Governor Murphy Says Mayors Can Open Their Parks, It’s Up To Them

Shore News Network

TRENTON, NJ – As most municipalities in New Jersey close, Jersey City Mayor Steve Fulop has decided to reopen his city parks, prompting the question to Governor Phil Murphy today as to whether or not he supports that decision.

“We gave mayors the ability to manage their own parks,” Murphy said today. “We’re ok with that, assuming social distancing is being enforced.”

Murphy said he trusts Fulop’s decision to open Jersey City parks, but also opened the door to other mayors who have closed their municipal parks to reopen.   Murphy said his office never mandated or dictated that any municipal parks be closed.  Most mayors in New Jersey, when closing their parks last month, invoked Governor Murphy’s executive order, but no requirements were mandated in those orders.

Under those orders, mayors were only ordered to close playgrounds, basketball courts, tennis courts and could remain open for passive recreation.

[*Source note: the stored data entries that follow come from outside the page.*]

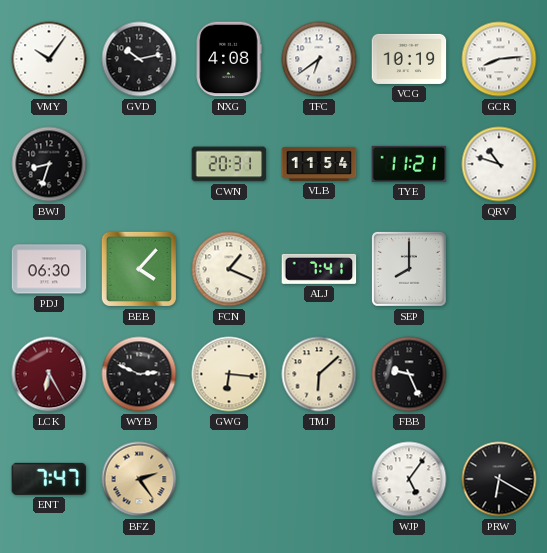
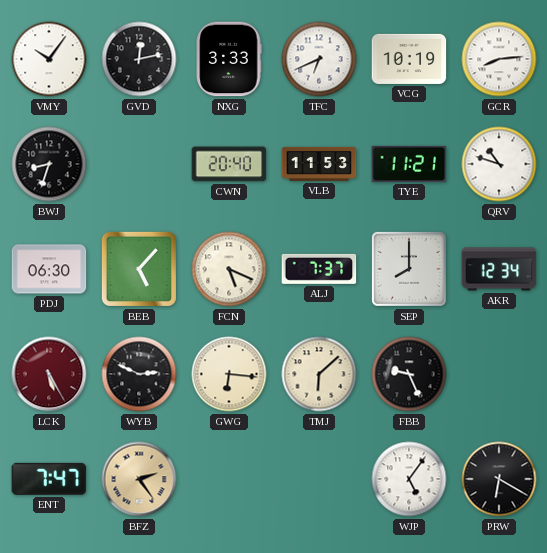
GVD: 10:13 -> 12:13
NXG: 4:08 -> 3:33
TFC: 6:39 -> 6:41
CWN: 20:31 -> 20:40
VLB: 11:54 -> 11:53
BEB: 4:07 -> 5:07
FCN: 1:19 -> 5:19
ALJ: 7:41 -> 7:37
AKR: none -> 12:34
LCK: 6:25 -> 5:25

Murphy also said today that his decision to close parks was based on out of state travelers coming to New Jersey and said the state’s plan to reopen will hinge heavily on the timeline of New York for business and parks. Murphy said New Jersey can’t be out of synergy with neighboring states and that the determination to re-open will be statewide and not region-based.

He made a comparison about a bar in Jersey City reopening before New York and worried it would attract out of state residents. However, that statewide stance also means that if New York City doesn’t open, neither can Cape May, Atlantic City or the Jersey Shore, many of which are an hour to two-hour drive from Manhattan.